SALSA: Spatial Cue-Augmented Log-Spectrogram Features for Polyphonic Sound Event Localization and Detection
Visualization of SALSA features of a 16-second audio clip in multi-source scenarios for first-order ambisonics microphone (FOA) (left) and 4-channel microphone array (MIC) (right).
Official implementation for SALSA: Spatial Cue-Augmented Log-Spectrogram Features for polyphonic sound event localization and detection.
Update: SALSA-Lite feature has been added to the repo.

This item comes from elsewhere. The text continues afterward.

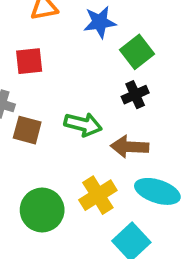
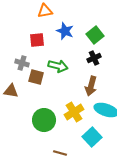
blue star: (100, 22) -> (65, 31), moved, turned 30
green arrow: (83, 124) -> (58, 66), moved
brown arrow: (130, 147) -> (91, 86), turned -78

Thi Ngoc Tho Nguyen, Karn N. Watcharasupat, Ngoc Khanh Nguyen, Douglas L. Jones, Woon-Seng Gan. SALSA: Spatial Cue-Augmented Log-Spectrogram Features for Polyphonic Sound Event Localization and Detection, IEEE/ACM Transactions on Audio, Speech, and Language Processing, 2022. [arXiv] [IEEE Xplore]
Thi Ngoc Tho Nguyen, Douglas L. Jones, Karn N. Watcharasupat, Huy Phan, Woon-Seng Gan. SALSA-Lite: A Fast and Effective Feature for Polyphonic Sound Event Localization and Detection with Microphone Arrays, in Proceedings of the 2022 IEEE International Conference on Acoustics, Speech and Signal Processing, 2022. [arXiv] [IEEE Xplore]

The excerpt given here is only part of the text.